# EXERCISE INSTRUCTIONS
All pictures must be dropped, while the entries are given again word for word.

# SOURCE DATA
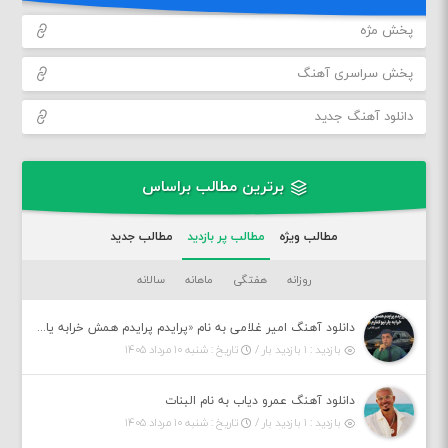
پخش مژه
پخش سراسری آهنگ
دانلود آهنگ جدید
برترین مطالب براساس
مطالب ویژه
مطالب پر بازدید
مطالب جدید
روزانه
هفتگی
ماهانه
سالانه
دانلود آهنگ امیر غلامی به نام «پرایدم پرایدم همش خرابه یار نیو کنارم دیگه پولی نداروم (ریمیکس اینستاگرام)»
بازدید : ۱ بازدید بار /
تاریخ : شنبه ۱۰ مرداد ۱۴۰۵
دانلود آهنگ عمرو دیاب به نام البنات
بازدید : ۱ بازدید بار /
تاریخ : شنبه ۱۰ مرداد ۱۴۰۵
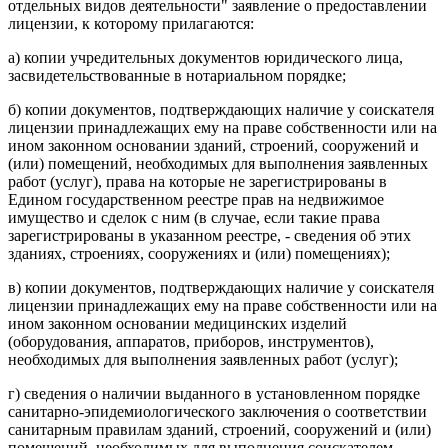
отдельных видов деятельности" заявление о предоставлении
лицензии, к которому прилагаются:
а) копии учредительных документов юридического лица,
засвидетельствованные в нотариальном порядке;
б) копии документов, подтверждающих наличие у соискателя
лицензии принадлежащих ему на праве собственности или на
ином законном основании зданий, строений, сооружений и
(или) помещений, необходимых для выполнения заявленных
работ (услуг), права на которые не зарегистрированы в
Едином государственном реестре прав на недвижимое
имущество и сделок с ним (в случае, если такие права
зарегистрированы в указанном реестре, - сведения об этих
зданиях, строениях, сооружениях и (или) помещениях);
в) копии документов, подтверждающих наличие у соискателя
лицензии принадлежащих ему на праве собственности или на
ином законном основании медицинских изделий
(оборудования, аппаратов, приборов, инструментов),
необходимых для выполнения заявленных работ (услуг);
г) сведения о наличии выданного в установленном порядке
санитарно-эпидемиологического заключения о соответствии
санитарным правилам зданий, строений, сооружений и (или)
помещений, необходимых для выполнения соискателем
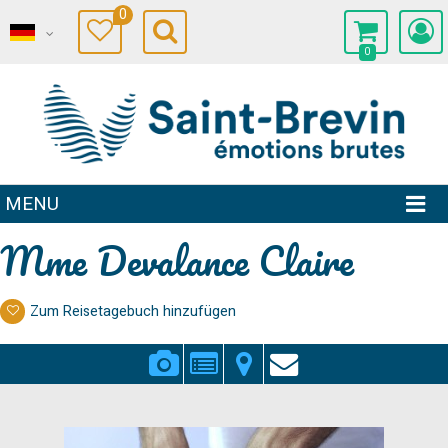
0
0
MENU
Mme Devalance Claire
Zum Reisetagebuch hinzufügen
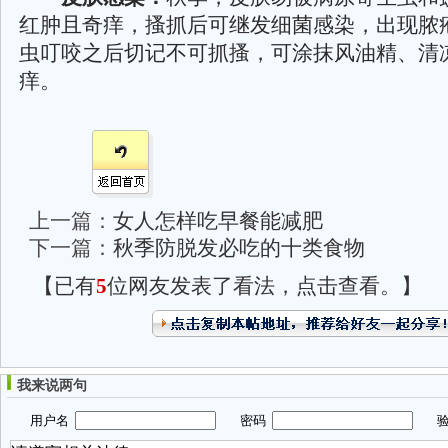
红肿且奇痒，搔抓后可继发细菌感染，出现脓疱
虫叮咬之后切记不可抓搔，可涂抹风油精、清
痒。
上一篇：
女人怎样吃早餐能减肥
下一篇：
秋季防脱发必吃的十类食物
【已有
5
位网友发表了看法，点击查看。】
我来说两句
用户名
密码
验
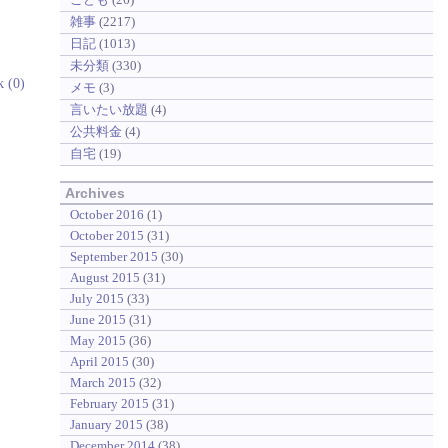
雑事
(2217)
日記
(1013)
未分類
(330)
k (0)
メモ
(3)
言いたい放題
(4)
公共料金
(4)
自宅
(19)
Archives
October 2016
(1)
October 2015
(31)
September 2015
(30)
August 2015
(31)
July 2015
(33)
June 2015
(31)
May 2015
(36)
April 2015
(30)
March 2015
(32)
February 2015
(31)
January 2015
(38)
December 2014
(38)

# TASK RESPONSE
پخش مژه
پخش سراسری آهنگ
دانلود آهنگ جدید
برترین مطالب براساس
مطالب ویژه
مطالب پر بازدید
مطالب جدید
روزانه
هفتگی
ماهانه
سالانه
دانلود آهنگ امیر غلامی به نام «پرایدم پرایدم همش خرابه یار نیو کنارم دیگه پولی نداروم (ریمیکس اینستاگرام)»
بازدید : ۱ بازدید بار /
تاریخ : شنبه ۱۰ مرداد ۱۴۰۵
دانلود آهنگ عمرو دیاب به نام البنات
بازدید : ۱ بازدید بار /
تاریخ : شنبه ۱۰ مرداد ۱۴۰۵
отдельных видов деятельности" заявление о предоставлении
лицензии, к которому прилагаются:
а) копии учредительных документов юридического лица,
засвидетельствованные в нотариальном порядке;
б) копии документов, подтверждающих наличие у соискателя
лицензии принадлежащих ему на праве собственности или на
ином законном основании зданий, строений, сооружений и
(или) помещений, необходимых для выполнения заявленных
работ (услуг), права на которые не зарегистрированы в
Едином государственном реестре прав на недвижимое
имущество и сделок с ним (в случае, если такие права
зарегистрированы в указанном реестре, - сведения об этих
зданиях, строениях, сооружениях и (или) помещениях);
в) копии документов, подтверждающих наличие у соискателя
лицензии принадлежащих ему на праве собственности или на
ином законном основании медицинских изделий
(оборудования, аппаратов, приборов, инструментов),
необходимых для выполнения заявленных работ (услуг);
г) сведения о наличии выданного в установленном порядке
санитарно-эпидемиологического заключения о соответствии
санитарным правилам зданий, строений, сооружений и (или)
помещений, необходимых для выполнения соискателем
0
0
MENU
Mme Devalance Claire
Zum Reisetagebuch hinzufügen
红肿且奇痒，搔抓后可继发细菌感染，出现脓疱
虫叮咬之后切记不可抓搔，可涂抹风油精、清
痒。
上一篇：
女人怎样吃早餐能减肥
下一篇：
秋季防脱发必吃的十类食物
【已有
5
位网友发表了看法，点击查看。】
我来说两句
用户名
密码
验
雑事
(2217)
日記
(1013)
未分類
(330)
k (0)
メモ
(3)
言いたい放題
(4)
公共料金
(4)
自宅
(19)
Archives
October 2016
(1)
October 2015
(31)
September 2015
(30)
August 2015
(31)
July 2015
(33)
June 2015
(31)
May 2015
(36)
April 2015
(30)
March 2015
(32)
February 2015
(31)
January 2015
(38)
December 2014
(38)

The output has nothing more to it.